(EXERCISE INPUT):
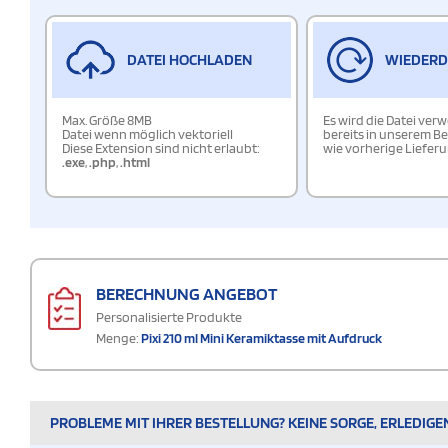
DATEI HOCHLADEN
WIEDER
Max. Größe 8MB
Es wird die Datei ver
Datei wenn möglich vektoriell
bereits in unserem Be
Diese Extension sind nicht erlaubt:
wie vorherige Liefer
.exe
,
.php
,
.html
BERECHNUNG ANGEBOT
Personalisierte Produkte
Menge:
Pixi 210 ml Mini Keramiktasse mit Aufdruck
PROBLEME MIT IHRER BESTELLUNG? KEINE SORGE, ERLEDIGE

(PROBLEM REQUIREMENTS):
Please set down the records exactly, and keep every image out of the copy.

(SOLUTION TO THE EXERCISE):
DATEI HOCHLADEN
WIEDER
Max. Größe 8MB
Es wird die Datei ver
Datei wenn möglich vektoriell
bereits in unserem Be
Diese Extension sind nicht erlaubt:
wie vorherige Liefer
.exe
,
.php
,
.html
BERECHNUNG ANGEBOT
Personalisierte Produkte
Menge:
Pixi 210 ml Mini Keramiktasse mit Aufdruck
PROBLEME MIT IHRER BESTELLUNG? KEINE SORGE, ERLEDIGE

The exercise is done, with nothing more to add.